Al-Amiri Hospital was the first established governmental hospital in Kuwait, and open its doors on 18th of October 1949. The services in the hospital were expanding and required establishments of anesthesiology, and this was started with Dr James Forbes in 1953 and Dr E Drippes in 1955. Subsequently the department expanded to include Dr David Belly, Drs Kamal Saeid (1956), Karya (1957), Mahmoud Bazzari (1958) who later became the head of the department, Deeba and Tayseer Saeid (1964), Akram Al-Almai and Hayat Awad (1965) for which running the operating and recovery rooms was the primary goal. Not until the early 1970’s, critical care unit was established with 4 monitored beds shared between ICU and CCU and run by Department of Internal Medicine. When the Al-Amiri building was opened in 1984, a new ICU was established with 9 beds and the team included Dr Faroq, Suodod, Taysser and Eveleen (1983 – 1990) and Dr Sway, Nser, Osama, Ayman Al-Quadri, Miro, Lubica and Rajo (1991 – 2000). During this period the ICU remained an open ICU with the support of the aforementioned anesthesiologists and the treating teams from Internal Medicine, Surgery and Pediatrics. Until 2000, with the arrival of the first Kuwaiti Trained Intensivist Dr Kefaya Abdulmalek and the support of the Head of Department at that time Dr Mohammad Al-Khashti, she was able to establish the first closed system ICU over 2 years by 2002. The ICU was a beacon for starting critical care in Kuwait as we know it now, with beds expanding to 15 beds and establishing standards and policies for operating 1:1 nursing care and appropriate continuous and thorough management and support of patients. Furthermore, several training programs in Kuwait were eager for their residents to train in critical care and Al-Amiri ICU was the only available site for these rotations until other hospitals were available.

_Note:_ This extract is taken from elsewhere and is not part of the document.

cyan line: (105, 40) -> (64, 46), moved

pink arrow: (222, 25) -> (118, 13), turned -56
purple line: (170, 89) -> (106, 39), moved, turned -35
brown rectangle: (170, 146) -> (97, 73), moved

The unit have evolved over the years, Dr Anwar Murad became the second intensivist to join the Al-Amiri ICU in 2013. This marked the continuing initiative to implement more policies, treatment modalities and practices that would meet the worldwide standards of a tertiary care ICU. Dr Murad introduced critical care ultrasound as both a diagnostic and therapeutic tool to be used for patients and it has become indispensable in their management. The ICU was able to also adopt more advanced treatments; In 2014, several milestones were achieved such as the first patient to undergo prone position ventilation, the first patient to receive extracorporeal CO2 removal, as well as extracorporeal membrane oxygenation. The critical care team became a multidisciplinary unit, composed of physicians, nurses, physiotherapists, respiratory therapists, nutritionists, and clinical pharmacists. This multidisciplinary team would round together on the patients in order to agree on the goals of patient treatment. Collaboration became the key factor in the daily assessment and management of the critically ill patient. Throughout the years, several trained intensivists have joined the department over the years:

  • Dr Bader Al-Bader 2014
  • Dr Asma Al-Rashed 2015
  • Dr Abdulaziz Al-Mutawa 2017
  • Dr Sara Buabbas 2018
  • Dr Abdulrahman Al-Fares 2020

During the COVID pandemic, the ICU expanded to accommodate 49 operational beds with a capacity to increase to 99 critical care beds. The current functioning medical surgical intensive care unit has an active capacity of 24 beds. In the recent years, Al-Amiri Center for Advanced Respiratory and Cardiac Failure was established to encompass the Kuwait Extracorporeal Life Support program which was the leading ECLS center during the COVID pandemic joint with Jaber Al-Ahmed Hospital. Furthermore, research and international networking was vitally important for the success of the unit and since the year 2020, the unit have been activity participating in global research with practice changing findings. This included major observational studies like the Critical Care COVID consortium, the VIRUS collaboration and many other. The unit was also involved in major Randomized Clinical trials, including:

  • COVI-PRONE Trial
  • HELMET-COVID Trial
  • MegaROX Trial
  • Replenish Trial
  • Revise Trial

With major publication in high impact journals and collaboration with international research groups. The unit also established the first Post Intensive Care Clinic in the region, with the aim to study post intensive care patient in the physical, psychological, social, quality of life, and cognitive effects of critical care on survivors of critical care. The unit looks forward to the future with aim for full implementation of digital health and transform the unit into the future.